• **Exercise**
Filter the entries for lines with the word "parole".

(Collected data)
* * * *

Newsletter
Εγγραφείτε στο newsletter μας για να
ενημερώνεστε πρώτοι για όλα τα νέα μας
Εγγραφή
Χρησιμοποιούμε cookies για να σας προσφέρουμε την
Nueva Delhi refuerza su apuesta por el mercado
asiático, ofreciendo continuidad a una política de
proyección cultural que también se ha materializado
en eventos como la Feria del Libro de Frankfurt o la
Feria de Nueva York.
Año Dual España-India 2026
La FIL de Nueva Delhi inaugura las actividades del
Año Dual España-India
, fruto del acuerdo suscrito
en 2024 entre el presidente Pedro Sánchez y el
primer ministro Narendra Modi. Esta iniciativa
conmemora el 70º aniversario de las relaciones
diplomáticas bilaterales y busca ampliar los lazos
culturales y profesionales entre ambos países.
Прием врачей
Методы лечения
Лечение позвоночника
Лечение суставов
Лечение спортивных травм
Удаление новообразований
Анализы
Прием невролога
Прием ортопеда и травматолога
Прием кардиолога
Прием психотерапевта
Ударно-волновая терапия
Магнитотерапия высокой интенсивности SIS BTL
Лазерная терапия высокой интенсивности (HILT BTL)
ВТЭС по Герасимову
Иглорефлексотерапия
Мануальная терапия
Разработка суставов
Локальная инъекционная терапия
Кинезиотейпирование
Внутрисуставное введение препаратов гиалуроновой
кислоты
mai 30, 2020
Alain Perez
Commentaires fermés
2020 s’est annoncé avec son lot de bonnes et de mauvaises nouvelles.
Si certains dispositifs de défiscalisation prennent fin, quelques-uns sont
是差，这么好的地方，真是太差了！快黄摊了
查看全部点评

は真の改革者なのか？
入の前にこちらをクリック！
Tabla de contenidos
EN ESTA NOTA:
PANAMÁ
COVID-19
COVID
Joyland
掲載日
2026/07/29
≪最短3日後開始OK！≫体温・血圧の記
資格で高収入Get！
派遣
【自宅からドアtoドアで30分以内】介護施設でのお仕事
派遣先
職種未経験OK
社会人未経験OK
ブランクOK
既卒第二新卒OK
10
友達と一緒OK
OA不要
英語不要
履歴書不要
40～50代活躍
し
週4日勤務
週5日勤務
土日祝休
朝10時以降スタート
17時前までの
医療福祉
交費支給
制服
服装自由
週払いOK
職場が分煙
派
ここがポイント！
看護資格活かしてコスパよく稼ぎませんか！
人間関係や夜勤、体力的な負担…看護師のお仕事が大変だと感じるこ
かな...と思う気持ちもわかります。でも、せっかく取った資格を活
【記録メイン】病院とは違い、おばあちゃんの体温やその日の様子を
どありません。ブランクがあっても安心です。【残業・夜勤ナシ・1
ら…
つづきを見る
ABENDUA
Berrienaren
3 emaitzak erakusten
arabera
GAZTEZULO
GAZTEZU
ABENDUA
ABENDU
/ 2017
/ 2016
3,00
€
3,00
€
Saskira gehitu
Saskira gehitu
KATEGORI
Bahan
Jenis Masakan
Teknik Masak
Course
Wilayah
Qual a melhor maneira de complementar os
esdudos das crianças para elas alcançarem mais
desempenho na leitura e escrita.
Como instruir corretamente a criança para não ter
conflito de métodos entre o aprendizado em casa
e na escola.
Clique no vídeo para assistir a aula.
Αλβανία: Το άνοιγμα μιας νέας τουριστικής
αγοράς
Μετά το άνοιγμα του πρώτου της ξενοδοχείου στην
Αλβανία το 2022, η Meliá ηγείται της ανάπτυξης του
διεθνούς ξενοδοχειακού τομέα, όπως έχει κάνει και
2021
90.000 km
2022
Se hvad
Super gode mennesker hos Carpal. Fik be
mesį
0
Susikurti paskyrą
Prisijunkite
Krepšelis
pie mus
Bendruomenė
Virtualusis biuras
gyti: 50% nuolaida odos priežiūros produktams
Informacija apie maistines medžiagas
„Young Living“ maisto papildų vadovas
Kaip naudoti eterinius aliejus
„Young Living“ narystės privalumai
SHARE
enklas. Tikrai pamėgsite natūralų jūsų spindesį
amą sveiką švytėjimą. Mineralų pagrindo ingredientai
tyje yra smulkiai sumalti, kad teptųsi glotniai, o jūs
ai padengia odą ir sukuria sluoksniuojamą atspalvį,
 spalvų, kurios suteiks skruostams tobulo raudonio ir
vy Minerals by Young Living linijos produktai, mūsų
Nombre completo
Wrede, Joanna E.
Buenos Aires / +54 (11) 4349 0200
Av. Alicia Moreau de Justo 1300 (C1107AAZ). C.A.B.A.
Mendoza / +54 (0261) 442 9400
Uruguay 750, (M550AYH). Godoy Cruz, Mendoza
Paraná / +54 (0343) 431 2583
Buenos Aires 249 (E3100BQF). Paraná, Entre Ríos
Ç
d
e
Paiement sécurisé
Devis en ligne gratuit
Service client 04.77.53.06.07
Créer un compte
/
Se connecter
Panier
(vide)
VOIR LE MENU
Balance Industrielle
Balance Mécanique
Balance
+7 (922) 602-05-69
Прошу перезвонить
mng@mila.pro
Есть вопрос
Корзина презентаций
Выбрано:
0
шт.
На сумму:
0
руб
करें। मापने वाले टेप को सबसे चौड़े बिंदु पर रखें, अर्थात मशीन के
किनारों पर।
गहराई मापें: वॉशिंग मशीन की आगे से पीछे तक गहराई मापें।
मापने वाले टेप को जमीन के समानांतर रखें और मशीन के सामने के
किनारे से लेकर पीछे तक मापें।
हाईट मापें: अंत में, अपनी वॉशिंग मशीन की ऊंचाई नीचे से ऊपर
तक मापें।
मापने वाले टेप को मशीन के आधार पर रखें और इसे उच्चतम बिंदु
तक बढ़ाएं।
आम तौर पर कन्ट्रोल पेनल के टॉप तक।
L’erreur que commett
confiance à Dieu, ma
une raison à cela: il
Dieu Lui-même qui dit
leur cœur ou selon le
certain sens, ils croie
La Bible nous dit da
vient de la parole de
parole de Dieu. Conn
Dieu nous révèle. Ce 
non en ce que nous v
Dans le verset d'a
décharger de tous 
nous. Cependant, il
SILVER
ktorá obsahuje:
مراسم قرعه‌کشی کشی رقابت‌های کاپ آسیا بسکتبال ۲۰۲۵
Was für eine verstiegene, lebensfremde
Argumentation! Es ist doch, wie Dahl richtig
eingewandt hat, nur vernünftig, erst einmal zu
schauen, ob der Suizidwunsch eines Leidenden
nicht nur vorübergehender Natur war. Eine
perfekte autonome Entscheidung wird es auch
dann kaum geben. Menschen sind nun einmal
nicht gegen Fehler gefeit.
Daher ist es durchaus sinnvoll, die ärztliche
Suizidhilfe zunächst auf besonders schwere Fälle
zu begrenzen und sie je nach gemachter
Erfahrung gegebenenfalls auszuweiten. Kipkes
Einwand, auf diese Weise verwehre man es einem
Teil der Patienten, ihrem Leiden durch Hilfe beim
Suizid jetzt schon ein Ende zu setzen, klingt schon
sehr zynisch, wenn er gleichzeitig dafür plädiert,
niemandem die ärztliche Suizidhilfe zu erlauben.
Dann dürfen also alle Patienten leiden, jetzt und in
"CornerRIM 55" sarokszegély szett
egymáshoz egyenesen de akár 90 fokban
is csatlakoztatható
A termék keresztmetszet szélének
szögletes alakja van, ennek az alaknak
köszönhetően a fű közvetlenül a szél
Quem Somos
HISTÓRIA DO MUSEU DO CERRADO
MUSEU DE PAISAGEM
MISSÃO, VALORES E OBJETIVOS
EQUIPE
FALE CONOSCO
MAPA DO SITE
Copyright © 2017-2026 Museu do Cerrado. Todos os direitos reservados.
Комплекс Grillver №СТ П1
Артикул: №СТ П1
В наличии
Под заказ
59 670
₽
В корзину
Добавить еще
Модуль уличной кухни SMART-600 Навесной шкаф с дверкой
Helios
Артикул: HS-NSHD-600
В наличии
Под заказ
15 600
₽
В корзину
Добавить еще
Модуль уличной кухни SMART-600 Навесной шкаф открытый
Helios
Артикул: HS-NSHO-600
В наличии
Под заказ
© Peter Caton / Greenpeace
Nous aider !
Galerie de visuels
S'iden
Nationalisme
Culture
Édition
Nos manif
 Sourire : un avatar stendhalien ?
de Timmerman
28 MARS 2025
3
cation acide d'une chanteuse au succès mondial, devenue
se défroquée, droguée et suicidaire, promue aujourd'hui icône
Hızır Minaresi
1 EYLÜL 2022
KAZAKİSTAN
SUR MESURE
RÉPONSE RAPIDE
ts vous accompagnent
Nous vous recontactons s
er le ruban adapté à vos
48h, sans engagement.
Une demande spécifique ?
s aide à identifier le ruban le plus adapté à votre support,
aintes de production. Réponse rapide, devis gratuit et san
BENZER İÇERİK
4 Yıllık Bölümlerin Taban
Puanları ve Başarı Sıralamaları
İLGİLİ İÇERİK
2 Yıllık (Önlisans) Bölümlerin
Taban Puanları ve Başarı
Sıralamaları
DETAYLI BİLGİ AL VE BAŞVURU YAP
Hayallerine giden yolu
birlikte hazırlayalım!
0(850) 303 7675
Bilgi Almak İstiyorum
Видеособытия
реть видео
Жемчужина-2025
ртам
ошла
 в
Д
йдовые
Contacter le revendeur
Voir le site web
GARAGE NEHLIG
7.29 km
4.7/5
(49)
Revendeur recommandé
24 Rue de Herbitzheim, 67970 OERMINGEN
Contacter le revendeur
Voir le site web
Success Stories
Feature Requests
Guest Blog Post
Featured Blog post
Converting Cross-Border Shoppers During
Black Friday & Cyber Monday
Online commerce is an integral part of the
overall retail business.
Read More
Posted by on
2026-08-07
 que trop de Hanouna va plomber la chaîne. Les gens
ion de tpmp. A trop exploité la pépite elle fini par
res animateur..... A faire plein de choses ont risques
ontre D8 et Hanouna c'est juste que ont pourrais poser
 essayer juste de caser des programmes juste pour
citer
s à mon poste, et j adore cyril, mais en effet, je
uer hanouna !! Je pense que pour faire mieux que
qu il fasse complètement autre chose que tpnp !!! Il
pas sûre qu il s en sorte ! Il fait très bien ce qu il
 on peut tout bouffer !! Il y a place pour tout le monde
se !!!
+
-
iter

* * * *

• **Your response**
vient de la parole de
parole de Dieu. Conn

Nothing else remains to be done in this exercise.